Source material Start Marker

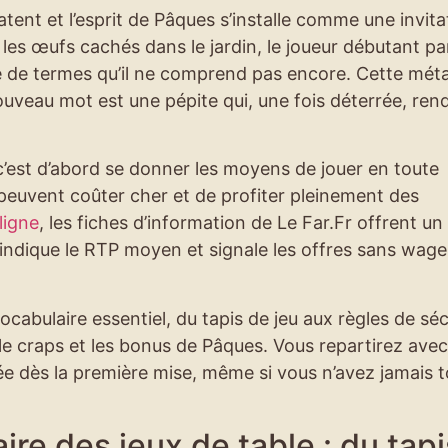
tent et l’esprit de Pâques s’installe comme une invita
es œufs cachés dans le jardin, le joueur débutant pa
che de termes qu’il ne comprend pas encore. Cette mé
uveau mot est une pépite qui, une fois déterrée, rend
, c’est d’abord se donner les moyens de jouer en toute
 peuvent coûter cher et de profiter pleinement des
ligne
, les fiches d’information de Le Far.Fr offrent un
, indique le RTP moyen et signale les offres sans wage
ocabulaire essentiel, du tapis de jeu aux règles de séc
, le craps et les bonus de Pâques. Vous repartirez ave
ée dès la première mise, même si vous n’avez jamais 
re des jeux de table : du tapi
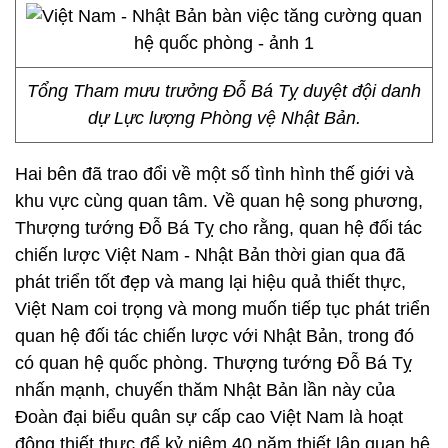
Tổng Tham mưu trưởng Đỗ Bá Tỵ duyệt đội danh
dự Lực lượng Phòng vệ Nhật Bản.
Hai bên đã trao đổi về một số tình hình thế giới và
khu vực cùng quan tâm. Về quan hệ song phương,
Thượng tướng Đỗ Bá Tỵ cho rằng, quan hệ đối tác
chiến lược Việt Nam - Nhật Bản thời gian qua đã
phát triển tốt đẹp và mang lại hiệu quả thiết thực,
Việt Nam coi trọng và mong muốn tiếp tục phát triển
quan hệ đối tác chiến lược với Nhật Bản, trong đó
có quan hệ quốc phòng. Thượng tướng Đỗ Bá Tỵ
nhấn mạnh, chuyến thăm Nhật Bản lần này của
Đoàn đại biểu quân sự cấp cao Việt Nam là hoạt
động thiết thực để kỷ niệm 40 năm thiết lập quan hệ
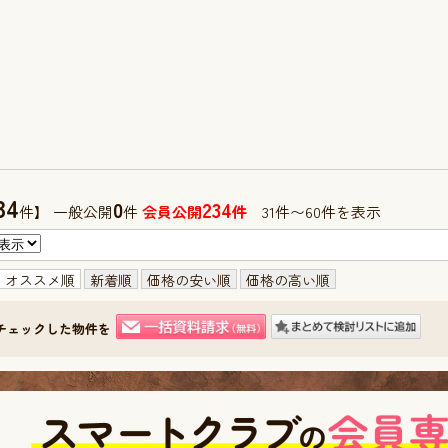
34
0
234
件】 一般公開
件
会員公開
件
31件〜60件を表示
オススメ順
新着順
価格の安い順
価格の高い順
チェックした物件を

Source material End Marker

▶ **What you will do**:
The job is to copy each line from the material above that holds the word "triển".

▶ **Output for this exercise**:
phát triển tốt đẹp và mang lại hiệu quả thiết thực,
Việt Nam coi trọng và mong muốn tiếp tục phát triển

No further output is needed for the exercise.